Hoffman (Alvin Rakoff, 1970) **1/2
28 December 2007 | by (Naxxar, Malta) – See all my reviews

This is at once one of Peter Sellers' least-known and more interesting vehicles; the film is virtually a two-hander – with Sinead Cusack (daughter of actor Cyril and later Mrs. Jeremy Irons) as the young girl blackmailed by a middle-aged colleague (Sellers) into becoming his lover, because he knows of her boyfriend's involvement in a robbery.

While the film is considered a comedy, it doesn't sound like it from that synopsis; it's really a character-driven piece on a serious theme – mid-life crisis – which has been treated several times over the years, though rarely in such perceptively intimate detail (for which it was deemed tasteless at the time). The humorous element (if one can call it that) springs from the fact that Sellers' character – who had been fantasizing about Cusack for months – doesn't have the courage to do anything with her once they're together! Incidentally, Hoffman's innately cruel nature was so similar to the real Peter Sellers that one might be inclined to think that his dialogue was improvised – but this wasn't the case!

With this in mind, the film can be seen as talky (though Ernest Gebler's script, adapted from his own novel, does contain a smattering of good lines), low-key and claustrophobic (the narrative strays only occasionally from Sellers' flat, and the two almost never interact with other people) – not to mention repetitive and overstretched at 113 minutes! One particular sequence included an ambitious shot lasting for some 18 minutes, which certainly belied the rumors that Sellers had suffered brain damage during that infamous incident from the early 1960s in which he suffered no less than seven heart attacks in one day.
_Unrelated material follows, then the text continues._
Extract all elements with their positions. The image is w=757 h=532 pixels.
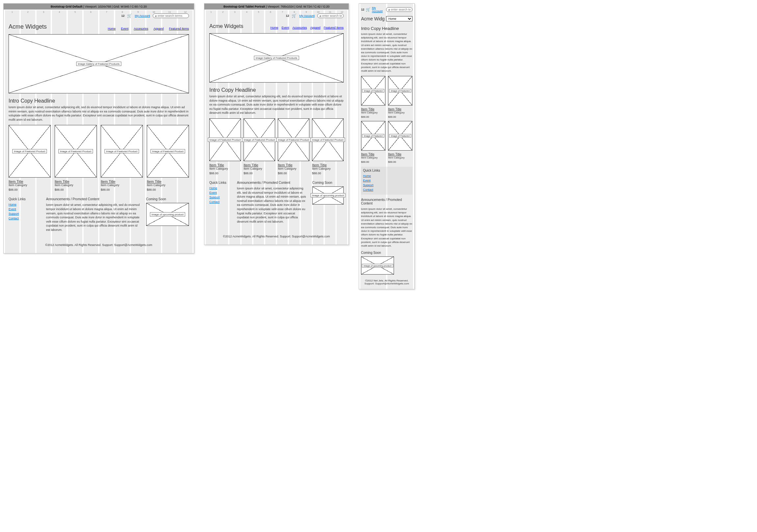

The film's happy-ending-of-sorts, then, is highly improbable – but I guess it works well enough in this context (given that Cusack's boyfriend is depicted as a one-dimensional character and, therefore, no match for the intellectual Sellers).

Gerry Turpin's cinematography of the bleak London settings is one of the film's main assets, while the tone of romantic melancholy – inherent in Ron Grainer's score and his Don Black-penned theme song, "If There Ever Is A Next Time" (sung by Matt Monro) – infuses the whole film and even serves as exposition for the main narrative during its deliberately vague early stages. By the way, director Rakoff had already handled the same material as a TV production starring Donald Pleasance; at his own admission, the film version was too slow – because the pace seemed to be dictated by the lead actor – and professed to having misgivings also about the choice of music. As for Sellers himself, he was so disappointed with the final result that the star offered to buy back the negative from the producer and shoot it again from scratch (the film, in fact, was such a resounding flop that it wasn't shown in New York until 1982)!